[dev] Fix kronolith-agenda script

Gonçalo Queirós goncalo.queiros at portugalmail.net
Mon Apr 2 11:10:27 UTC 2012


Citando Jan Schneider <jan at horde.org>:
> Zitat von Gonçalo Queirós <goncalo.queiros at portugalmail.net>:
>> On 03/21/2012 11:40 AM, Gonçalo Queirós wrote:   > Citando Jan  
>> Schneider <jan at horde.org>:    > Zitat von Gonçalo Queirós  
>> <goncalo.queiros at portugalmail.net>:     > Hi there dev.
>>>>>
>>>>>       We were trying to use the kronolith-agenda script to send  
>>>>> daily agendas to
>>>>>       everyone on our service, but the problem is that we  
>>>>> currently have more
>>>>>       than 350.000 shares and the script just runs out of  
>>>>> memory, even with 2Gb!
>>>>>
>>>>>       Looking at the script more closely, we think there's a way  
>>>>> to make the
>>>>>       script work, regardless of the number of shares on the  
>>>>> system, but we would
>>>>>       like your opinion on that before coming out with a patch.
>>>>>
>>>>>       Current script:
>>>>>       1 - Get every calendar share
>>>>>       2 - For every share, list its events, to check if it has  
>>>>> any event to the
>>>>>       current day
>>>>      This is not correct, there is no such step
>>>     Sorry, was debugging on my own code ;-)    >> 3 - For the  
>>> remaining list get all users that have access to the calendars
>>>>>       4 - For every user, check if he desires to receive the  
>>>>> daily agenda (pref)
>>>>>       5 - For every user that wants to receive the daily agenda, get his
>>>>>       calendars
>>>>>       6 - Again for every calendar get the ones that have any  
>>>>> event to the
>>>>>       current day
>>>>>       7 - Send the email if there's any calendar left
>>>>>
>>>>>       For our installation the current script stops on the first  
>>>>> step, because
>>>>>       it runs out of memory.
>>>>>       We thought on creating sub-sets for the shares, but the  
>>>>> problem is that we
>>>>>       only know the full agenda of a user after we analyze all  
>>>>> shares he has
>>>>>       access to.
>>>>>
>>>>>       What we propose:
>>>>>       1 - Get every users that desire to receive the daily agenda (pref)
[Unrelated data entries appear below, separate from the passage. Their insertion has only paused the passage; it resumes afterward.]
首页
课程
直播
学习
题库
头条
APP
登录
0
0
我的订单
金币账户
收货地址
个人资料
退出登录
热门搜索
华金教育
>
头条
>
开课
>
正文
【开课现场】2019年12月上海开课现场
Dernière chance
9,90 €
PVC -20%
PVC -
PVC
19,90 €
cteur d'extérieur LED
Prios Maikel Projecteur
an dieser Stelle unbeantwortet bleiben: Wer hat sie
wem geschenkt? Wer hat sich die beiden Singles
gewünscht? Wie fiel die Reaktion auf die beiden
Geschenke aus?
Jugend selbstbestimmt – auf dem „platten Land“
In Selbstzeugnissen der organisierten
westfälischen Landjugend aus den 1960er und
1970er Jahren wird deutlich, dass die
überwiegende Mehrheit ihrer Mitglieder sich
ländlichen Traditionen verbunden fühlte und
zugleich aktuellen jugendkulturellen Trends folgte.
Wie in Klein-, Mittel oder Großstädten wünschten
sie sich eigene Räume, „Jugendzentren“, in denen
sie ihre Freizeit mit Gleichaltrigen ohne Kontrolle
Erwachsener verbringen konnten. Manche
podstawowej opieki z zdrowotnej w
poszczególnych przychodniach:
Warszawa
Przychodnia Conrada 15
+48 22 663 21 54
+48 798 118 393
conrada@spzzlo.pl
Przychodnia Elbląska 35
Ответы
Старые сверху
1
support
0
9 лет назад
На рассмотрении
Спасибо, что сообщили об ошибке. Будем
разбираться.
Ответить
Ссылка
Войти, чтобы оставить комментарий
>>>>      That's exactly what steps 1, 3, and 4 do.
>>>     I know, the difference is that instead of asking for all the shares, we
>>>     could ask directly for all the users that wan't to receive an  
>>> agenda, so
>>>     we could eventually narrow the search.
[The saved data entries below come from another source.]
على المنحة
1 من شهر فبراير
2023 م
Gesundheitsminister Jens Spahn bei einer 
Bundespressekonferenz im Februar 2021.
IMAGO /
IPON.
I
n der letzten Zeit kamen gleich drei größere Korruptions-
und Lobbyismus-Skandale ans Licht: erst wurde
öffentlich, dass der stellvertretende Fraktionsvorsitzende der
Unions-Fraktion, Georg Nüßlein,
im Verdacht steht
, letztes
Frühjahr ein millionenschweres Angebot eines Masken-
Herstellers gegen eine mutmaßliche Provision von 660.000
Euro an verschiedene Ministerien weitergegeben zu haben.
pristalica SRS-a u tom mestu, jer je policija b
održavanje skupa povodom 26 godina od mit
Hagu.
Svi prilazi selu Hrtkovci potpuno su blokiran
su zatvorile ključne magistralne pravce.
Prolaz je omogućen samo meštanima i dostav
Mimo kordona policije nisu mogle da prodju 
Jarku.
>>>     Also, knowing the user instead of the calendars allows us to  
>>> immediately
>>>     send the user his agenda, which will free the memory when the loop for
>>>     that user ends.    >> 2 - execute the steps 5,6,7 of the  
>>> original script
>>>>>
>>>>>       In the worst case scenario this script will still perform  
>>>>> better than the
>>>>>       current one, because it doesn't have the first 3 steps.
>>>>>       With this approach we can create sub-sets of users which  
>>>>> will allow the
>>>>>       script to run until the end without running out of memory  
>>>>> (even if this is
>>>>>       a long process, it will execute)
>>>>>
>>>>>       Problems:
>>>>>       We don't think there's currently a method to retrieve all  
>>>>> prefs from the
>>>>>       backed by its name. Maybe we need to create it, and state  
>>>>> that this is for
>>>>>       admin purposes only and shouldn't be called by the  
>>>>> user-level code (just
>>>>>       like the listAllShares method from Horde_Share_Sql).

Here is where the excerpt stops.